On the visible side of the liquid crystal cell of Reference Example 7, the first polarizing plate AP1 was attached via an acrylic pressure-sensitive adhesive (thickness: 20 μm) in such a manner that the first optical compensation layer AR1 side became the liquid crystal cell side and the absorption axis direction of the first polarizing plate AP1 became parallel to the long-side direction of the liquid crystal cell. Then, on the backlight side of the liquid crystal cell, the second polarizing plate IP2 was attached via an acrylic pressure-sensitive adhesive (thickness: 20 μm) in such a manner that the laminate (C) side became the liquid crystal cell side and the absorption axis direction of the second polarizing plate IP2 became orthogonal to the long-side direction of the liquid crystal cell. Thus, a second liquid crystal panel IL1 was obtained. At this time, the absorption axis of the first polarizing plate AP1 was orthogonal to the absorption axis of the second polarizing plate IP2. The second liquid crystal panel IL1 then was bonded to a backlight unit included in the original liquid crystal display, thus producing a liquid crystal display ID1.

Example 10

A second liquid crystal panel JL1 and a liquid crystal display JD1 were produced in the same manner as in Example 9, except that the first polarizing plate BP1 produced in Example 2 was used as a first polarizing plate.

Example 11

A second liquid crystal panel KL1 and a liquid crystal display KD1 were produced in the same manner as in Example 9, except that the first polarizing plate CP1 produced in Example 3 was used as a first polarizing plate.

Example 12

A second liquid crystal panel LL1 and a liquid crystal display LD1 were produced in the same manner as in Example 9, except that the first polarizing plate DP1 produced in Example 4 was used as a first polarizing plate.

Example 13

A second liquid crystal panel ML1 and a liquid crystal display MD1 were produced in the same manner as in Example 9, except that the first polarizing plate EP1 produced in Example 5 was used as a first polarizing plate.

Example 14

A second liquid crystal panel NL1 and a liquid crystal display ND1 were produced in the same manner as in Example 9, except that the first polarizing plate FP1 produced in Example 6 was used as a first polarizing plate.

Example 15

A second liquid crystal panel OL1 and a liquid crystal display OD1 were produced in the same manner as in Example 9, except that the first polarizing plate GP1 produced in Example 7 was used as a first polarizing plate.

Example 16

A second liquid crystal panel PL1 and a liquid crystal display PD1 were produced in the same manner as in Example 9, except that the first polarizing plate HP1 produced in Example 8 was used as a first polarizing plate.

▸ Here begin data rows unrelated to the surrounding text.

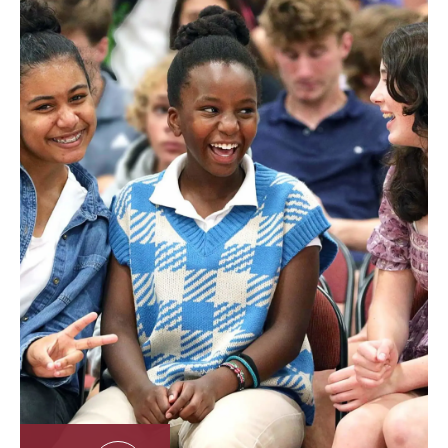
Located on 71 acres in the heart of New England’s
second largest city, our storied 191-year history, vibrant
urban setting, diverse community, and immersive
learning approach offer a real-world educational
experience that extends far beyond the
classroom. Guided by our motto,
Achieve the
Honorable
, we inspire integrity, responsibility, and a
commitment to excellence—shaping students into
compassionate leaders and global citizens.
About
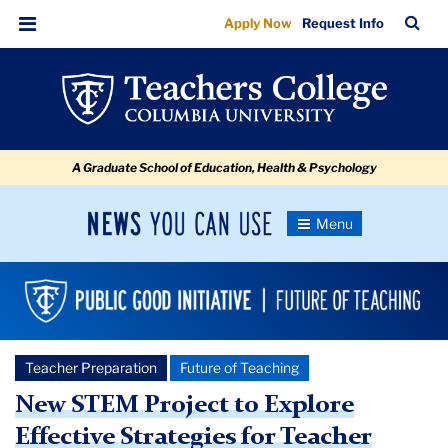
New
Skip
Skip
Skip
Skip
Skip
Skip
TC
Sea
Apply Now
Request Info
to
to
to
to
to
to
STEM
Bar
Menu
content
primary
search
admissions
secondary
breadcrumb
Project
navigation
box
quick
navigation
to
links
Explore
A Graduate School of Education, Health & Psychology
Effective
Strategies
News
Toggle
for
Navigation
You
Newsroom
Teacher
Can
Use
Preparation
TC
and
Newsroom
Retention
Teacher Preparation
Future of Teaching
New STEM Project to Explore
2024
Effective Strategies for Teacher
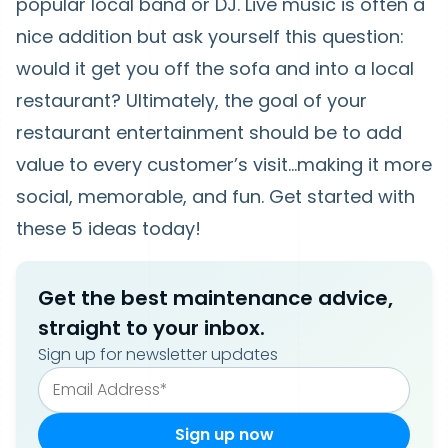
popular local band or DJ. Live music is often a
nice addition but ask yourself this question:
would it get you off the sofa and into a local
restaurant? Ultimately, the goal of your
restaurant entertainment should be to add
value to every customer’s visit…making it more
social, memorable, and fun. Get started with
these 5 ideas today!
Get the best maintenance advice,
straight to your inbox.
Sign up for newsletter updates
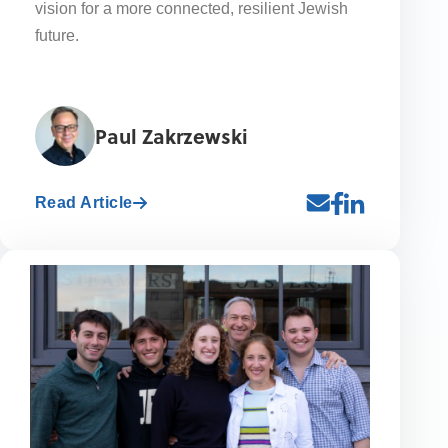
vision for a more connected, resilient Jewish
future.
Paul Zakrzewski
Read Article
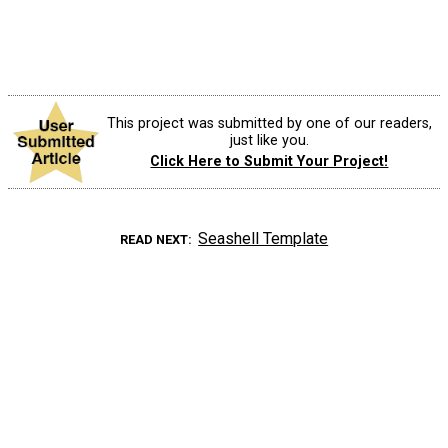
This project was submitted by one of our readers,
just like you.
Click Here to Submit Your Project!
Seashell Template
READ NEXT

Example 17 First Polarizing Plate

On one side of the polarizer of Reference Example 2, the first optical compensation layer aR1 of Reference Example 4 was attached via a polyvinyl alcohol resin-containing water-soluble adhesive (Nippon Synthetic Chemical Industry Co., Ltd., trade name “GOHSEFIMER Z200”) in such a manner that the slow axis of the first optical compensation layer aR1 became orthogonal to the absorption axis of the polarizer. Then, on the other side of the polarizer, the transparent protective film of Reference Example 1 was attached via the water-soluble adhesive. The thus-obtained laminate was dried in an oven (Okazaki Machine Industry Co., Ltd.) at 60° C. to 90° C. for 5 minutes.

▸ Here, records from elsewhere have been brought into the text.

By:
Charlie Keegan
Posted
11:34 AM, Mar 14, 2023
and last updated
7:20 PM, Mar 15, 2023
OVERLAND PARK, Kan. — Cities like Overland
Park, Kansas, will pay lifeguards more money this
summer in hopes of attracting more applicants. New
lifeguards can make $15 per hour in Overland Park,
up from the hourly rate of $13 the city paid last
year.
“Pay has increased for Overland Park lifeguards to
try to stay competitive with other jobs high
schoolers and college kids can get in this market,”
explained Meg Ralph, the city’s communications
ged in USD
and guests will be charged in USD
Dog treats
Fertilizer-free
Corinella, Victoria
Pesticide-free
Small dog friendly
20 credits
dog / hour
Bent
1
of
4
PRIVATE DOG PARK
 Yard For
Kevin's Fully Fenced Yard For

After the drying, the laminate was subjected to a heat treatment (annealing treatment) by being passed through an oven (Okazaki Machine Industry Co., Ltd.) at 80° C. for 9 minutes. Thus, a first polarizing plate aP1 was produced.

[Second Polarizing Plate]

A second polarizing plate AP2 was produced in the same manner as that for the second polarizing plate of Example 1.

[First Liquid Crystal Panel and Liquid Crystal Display]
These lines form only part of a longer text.